Re: cross-platform patches: I think this is totally doable. The externals should just have the same name and be in Max’s file path.
the advantage would basically be (besides low latency) to save a capture device, right?
Have you used more then 1 camera at a time? (Would MAX be able to recognize 3?).
I still see disadvantage in not having manual control and no preview for the actor.
How about image quality?
@Memo Atken: there are also industrial cameras with USB2.0. Are they sufficient, or better go for 3.0. (quite expensive).
@LSKA: good idea about the app. I will try out one of those logistic. It’s worth the money… Have you used more then 1?
Yes, I used up to 2 cameras, but I think it’s only a limit of my setup (I use a Macbook Pro with 2 USB ports, so far, I have been able to have only one camera for USB port working, I guess it’s a bandwidth/power consumption issue.
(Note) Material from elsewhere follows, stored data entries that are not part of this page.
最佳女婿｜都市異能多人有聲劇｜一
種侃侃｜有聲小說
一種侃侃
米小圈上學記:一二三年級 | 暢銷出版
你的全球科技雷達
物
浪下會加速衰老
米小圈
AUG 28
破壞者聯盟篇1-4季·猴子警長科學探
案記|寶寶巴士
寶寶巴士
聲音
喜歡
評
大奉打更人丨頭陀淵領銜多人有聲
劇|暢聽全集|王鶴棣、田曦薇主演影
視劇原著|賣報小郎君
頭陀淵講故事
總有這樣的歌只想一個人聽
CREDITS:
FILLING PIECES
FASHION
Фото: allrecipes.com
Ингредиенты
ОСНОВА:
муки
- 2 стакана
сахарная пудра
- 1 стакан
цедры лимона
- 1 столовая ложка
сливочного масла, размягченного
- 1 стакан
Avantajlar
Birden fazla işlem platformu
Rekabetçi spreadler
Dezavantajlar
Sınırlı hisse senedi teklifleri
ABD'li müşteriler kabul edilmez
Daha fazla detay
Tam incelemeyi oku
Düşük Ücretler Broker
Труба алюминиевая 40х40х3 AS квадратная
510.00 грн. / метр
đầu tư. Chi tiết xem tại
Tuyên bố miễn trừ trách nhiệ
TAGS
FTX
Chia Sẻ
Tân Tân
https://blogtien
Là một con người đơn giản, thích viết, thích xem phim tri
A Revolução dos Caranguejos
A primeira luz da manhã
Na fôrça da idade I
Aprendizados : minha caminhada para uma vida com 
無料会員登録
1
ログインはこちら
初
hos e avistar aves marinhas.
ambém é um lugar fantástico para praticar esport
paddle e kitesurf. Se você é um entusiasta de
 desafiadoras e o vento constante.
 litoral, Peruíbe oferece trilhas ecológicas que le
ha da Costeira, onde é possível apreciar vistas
I think with a desktop and more USB ports, you can have more cameras attached.
I have used multiple Blackmagic cards in a single machine, and have had good luck with this using the Black Syphon application, which provides feeds into Jitter via Syphon. The program maintained by Vidvox and has been very reliable.
Anecdotally, SDI is lower latency than analog, HDMI, or USB. Less overhead in the protocol. Most people I know who are looking for lowest latency are using SDI cameras connected to dedicated digitizers, but you’ll have to test the specific models you’re targeting.
For multiple SDI cameras I’d probably buy the Decklink Quad
As Memo points out, many lower end projectors themselves have large framebuffers, which results in high latency.
Hi all, I’d welcome any recent tips and recommendations on this topic as I’m embarking on a project that needs very fast response times to captured video input.
After reading the posts above I’ve put together the following shopping list of initial hardware:
A 3G-SDI camera that runs at least to 60fps:
And a choice of three capture cards:
AJA U-TAP (USB 3, up to 1080p60)
Blackmagic Mini Recorder (Thunderbolt, up to 108060i – not capable of 1080p60.)
Epiphan AV.io (Thunderbolt)
All claim to be low-latency, but I really don’t know which is truly fastest. The Blackmagic device only captures 60fps up to 720p, but I don’t think this will be a limitation as I’m likely to use that resolution.
I’ll work on whatever platform will respond fastest, which turn out to be a PC with a bus-based capture card, but from what I’ve read Thunderbolt 2 intrinsic latency should be similar. Anyone have an opinion on that? If I could use my MacBook Pro without compromising anything that would definitely be a bonus!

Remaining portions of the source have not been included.